Sunday, 9 March 2025

There’s a lot to reflect upon this week

We always begin our public Board meetings with a story. These are accounts of a service user’s experience of the care they have received. Colleagues work with the service user to find out how they want to tell their story. Their story is then developed into a narrative, which is shared at the Board meeting through PowerPoint slides. Board members then have the opportunity to reflect, ask questions and engage with the service user themselves.

Last Thursday was our monthly Board meeting. The first 30 minutes were devoted to hearing Georgia’s (not her real name) story. It was a powerful and a very difficult account to hear. My fellow Board members and I felt challenged and emotionally impacted by what we heard. Georgia’s story was one of harm and trauma, rather than of compassionate care. Her story demonstrated sadly how far too often Georgia’s wishes had been ignored or trivialised. Georgia’s mental health issues were constantly reduced to mere diagnostic labels, and by so many different professionals. Often these were contradictory and completely unhelpful.

Whilst there were some good periods during Georgia’s journey, these were few and far between. Like many others before her, Georgia had a list of things that she would like to see us change in the way future services might be provided and care given. Her list not only gave us something to reflect upon in the moment, but it provided colleagues with a plan of action that we could come back to in terms of measuring our responses and hoped-for improvement.

Earlier in the week I had also reflected on one of my daughters’ experiences of accessing health care. Like Georgia’s journey, it was a story of discontinuity and broken connections, of professional voices drowning out those of the people being cared for. My daughter’s partner, Graham (not his real name), had, a long time ago, been involved in a horrific life-changing motorbike accident. He had his right arm and hand amputated as a result. For many years afterwards, he had struggled with severe pain in the hand he no longer had. It is a problem many people, who have had a limb amputated, experience, but Phantom Limb Pain (PLP) is poorly understood.

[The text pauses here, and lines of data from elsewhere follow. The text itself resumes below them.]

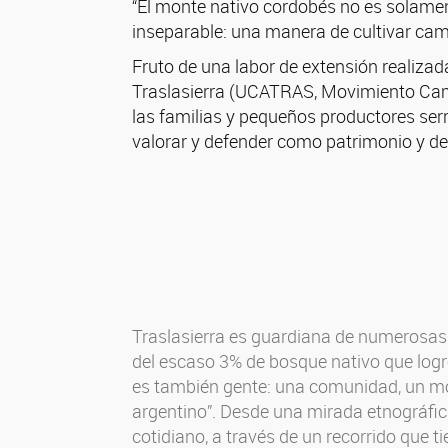
“El monte nativo cordobés no es solamen
inseparable: una manera de cultivar cam
Fruto de una labor de extensión realiza
Traslasierra (UCATRAS, Movimiento Camp
las familias y pequeños productores se
valorar y defender como patrimonio y de
Traslasierra es guardiana de numerosas 
del escaso 3% de bosque nativo que logró
es también gente: una comunidad, un mod
argentino”. Desde una mirada etnográfic
cotidiano, a través de un recorrido que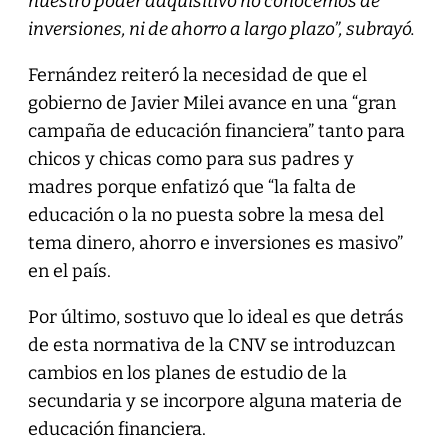
nuestro poder adquisitivo no conocemos de
inversiones, ni de ahorro a largo plazo”, subrayó.
Fernández reiteró la necesidad de que el
gobierno de Javier Milei avance en una “gran
campaña de educación financiera” tanto para
chicos y chicas como para sus padres y
madres porque enfatizó que “la falta de
educación o la no puesta sobre la mesa del
tema dinero, ahorro e inversiones es masivo”
en el país.
Por último, sostuvo que lo ideal es que detrás
de esta normativa de la CNV se introduzcan
cambios en los planes de estudio de la
secundaria y se incorpore alguna materia de
educación financiera.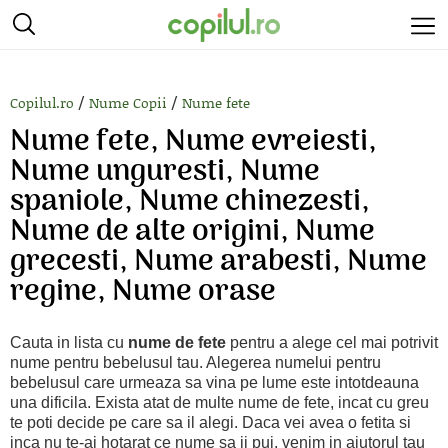
/
/
Copilul.ro
Nume Copii
Nume fete
Nume fete, Nume evreiesti,
Nume unguresti, Nume
spaniole, Nume chinezesti,
Nume de alte origini, Nume
grecesti, Nume arabesti, Nume
regine, Nume orase
Cauta in lista cu
nume de fete
pentru a alege cel mai potrivit
nume pentru bebelusul tau. Alegerea numelui pentru
bebelusul care urmeaza sa vina pe lume este intotdeauna
una dificila. Exista atat de multe nume de fete, incat cu greu
te poti decide pe care sa il alegi. Daca vei avea o fetita si
inca nu te-ai hotarat ce nume sa ii pui, venim in ajutorul tau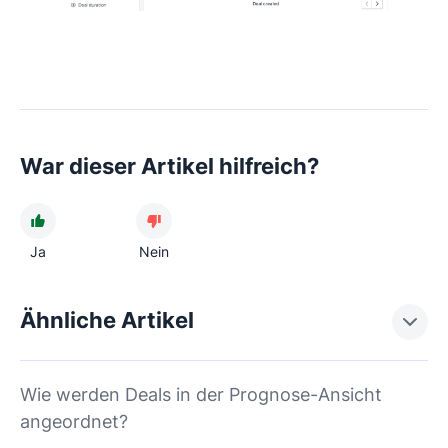
War dieser Artikel hilfreich?
Ja
Nein
Ähnliche Artikel
Wie werden Deals in der Prognose-Ansicht
angeordnet?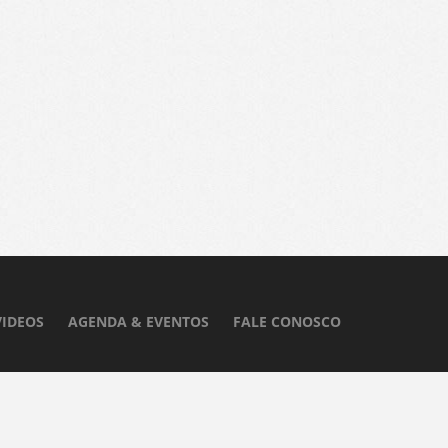
VIDEOS
AGENDA & EVENTOS
FALE CONOSCO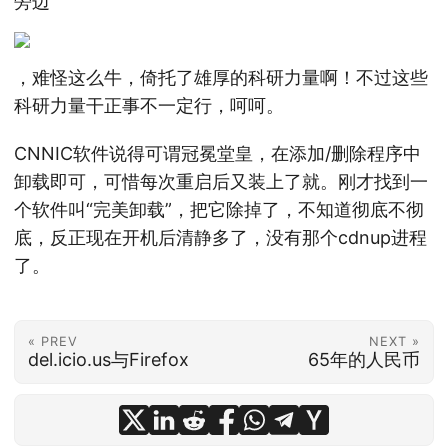
旁边
，难怪这么牛，倚托了雄厚的科研力量啊！不过这些
科研力量干正事不一定行，呵呵。
CNNIC软件说得可谓冠冕堂皇，在添加/删除程序中
卸载即可，可惜每次重启后又装上了就。刚才找到一
个软件叫“完美卸载”，把它除掉了，不知道彻底不彻
底，反正现在开机后清静多了，没有那个cdnup进程
了。
« PREV
NEXT »
del.icio.us与Firefox
65年的人民币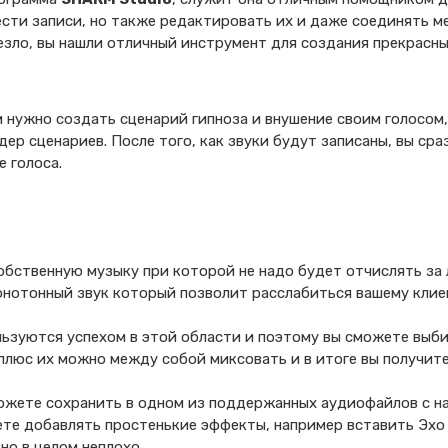
ести записи, но также редактировать их и даже соединять ме
везло, вы нашли отличный инструмент для создания прекрасн
м нужно создать сценарий гипноза и внушение своим голосом
ер сценариев. После того, как звуки будут записаны, вы ср
е голоса.
обственную музыку при которой не надо будет отчислять за
онотонный звук который позволит расслабиться вашему клие
льзуются успехом в этой области и поэтому вы сможете выб
плюс их можно между собой миксовать и в итоге вы получит
можете сохранить в одном из поддержанных аудиофайлов с н
те добавлять простенькие эффекты, например вставить Эх
но в целом неплохо.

There are several treatments that can be deployed, most of which involve some kind of pain relief. Eventually these can lose their ability to deal with the pain. This was the case with Graham. Fortunately for Graham, he had a GP who managed to refer him to a specialist NHS clinic who successfully manage to treat folk like Graham using neurostimulation. More importantly, perhaps, is that the professor who performs this microsurgery is the only one outside of the US who is able and qualified to undertake the surgery. He practices in London.

So down to London they went. Following a day of assessments, including the ubiquitous MRI scan, they were told Graham was a good candidate for the operation. A date was set for a pre-surgical assessment, which involved another trip to London. The assessment took just 40 minutes, but again involved a 6 hour round train trip. Frankly it could have been performed at Graham’s local hospital, with the results being sent to the team in London. A final ‘consent’ appointment was set up, which entailed another trip to London for a conversation that could have been easily undertaken on MS Teams. A date has now been set for the surgery, but he is required to go down two days in advance to have another MRI scan, a scan that again could be done by Graham’s local hospital at any time between now and the planned operation, with the results sent to London.

The final disappointment for me (and for Graham and my daughter) is that in addition to the three days’ post operative care he might need, they then have to stay down in London for another five days so the team can remove Grahams sutures. I once had a minor operation in Manchester, which meant the wound being closed with half a dozen sutures. When they told me I had to come back in a few days to have these removed, I explained that I was going to be in Chicago so was unable to come. The folk treating me argued that I could not leave the UK. I said I was going to a nurses’ conference, and I was confident that I could possibly find one of the 100’s of nurses attending who would be able to remove my sutures. And I did.

Both Graham and my daughter work, but the financial burden of so many trips to London, hotel costs, childcare and so on are horrendous. They do have the Bank of Mum and Dad to help, but that is not the point. Whilst I can accept that the specialist treatment can only be performed in London, the rest of the assessments and discussions could easily have been done using existing technologies and without any need to travel to London so often.

Today is the UK Day of Reflection for the Covid-19 pandemic. The day provides folk with the opportunity to reflect on all those impacted by the pandemic. They include people who died or those still living with the consequences of contracting Covid. And here is a Public Health warning, Covid has not gone away. As I reflect upon those days, I can’t help but think about the way so many services across the NHS and other public services came together to make sure people didn’t slip between the stools of organisational boundaries. It was a time of innovation and creativity, of partnership and collaboration. Yet here we are, just some five years later and those professional and organisational silos and barriers appear to have been resurrected and remain impenetrable.

Please reflect on that thought today and perhaps consider what difference you can make tomorrow to really ensure truly person-centred care is available to all.